Brent has written much on this topic including "In my "Glazed and
Confused" presentation on "Glass Cockpits" I say that flying an
aircraft with a non-certified, non TSO'ed glass standby (Dynon et al)
is like jumping out of an airplane with only your main parachute and
your standby plan is the fact you are wearing real soft socks."
I concur.
When I was young and stupid (not long ago) I had thoughts of long
overwater (think trans-Pacific) flights. I also have experience
with failure modes assessment analysis (FMEA) which frequently shows
up failure modes easily over looked. After reviewing various
electrical and instrument configurations I arrived at a system design
which is shown in simplified form in the attached sketch. It
consists of two alternators, two batteries, four busses, and a lot of
opportunities for cross tie. I use dual Chelton screens, with
PFD off the essential buss (many sources of power), the MFD off of the
avionics bus (which has many sources of power), and back up electric
attitude indicator (on essential buss), turn and bank (essential
buss) and air speed and altitude indicators.
You show me the failure and I can show you the automated or
manual work around. And critical stuff is all double protected
with circuit breakers and surge arresters (not shown).

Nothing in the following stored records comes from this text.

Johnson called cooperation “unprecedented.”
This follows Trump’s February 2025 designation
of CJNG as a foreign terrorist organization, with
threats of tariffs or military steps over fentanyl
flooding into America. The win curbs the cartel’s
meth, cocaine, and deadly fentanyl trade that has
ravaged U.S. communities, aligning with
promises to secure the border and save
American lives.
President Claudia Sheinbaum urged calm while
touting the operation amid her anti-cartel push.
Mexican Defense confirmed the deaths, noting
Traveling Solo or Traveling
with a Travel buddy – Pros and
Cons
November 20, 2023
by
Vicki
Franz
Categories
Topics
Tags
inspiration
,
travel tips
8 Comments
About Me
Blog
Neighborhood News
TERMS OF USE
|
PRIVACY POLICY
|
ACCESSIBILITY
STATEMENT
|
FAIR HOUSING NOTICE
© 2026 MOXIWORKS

But even this diagram is not as safe as it could
be. What about something simple like: a battery relay
decides to go flotch? (One already has done so.) That
causes a main bus to go south forcing you to a cross tie solution, not
ideal. So not shown are by-pass switches and fuses around the
relay solenoids I added "just in case" to provide redundancy on all
supply routes.
I have a mechanical and electrical fuel pump. And I have an
electronic ignition and a magneto.
Two of everything, independent power modes, independent pathways,
cross connects, multiple layers of electrical spike and surge
protection and independent and different principles of gyroscopic
display and electrical power supply. Now one begins to
achieve realistically (and defensible) high levels of
reliability.
If I could only achieve the same with the pilot.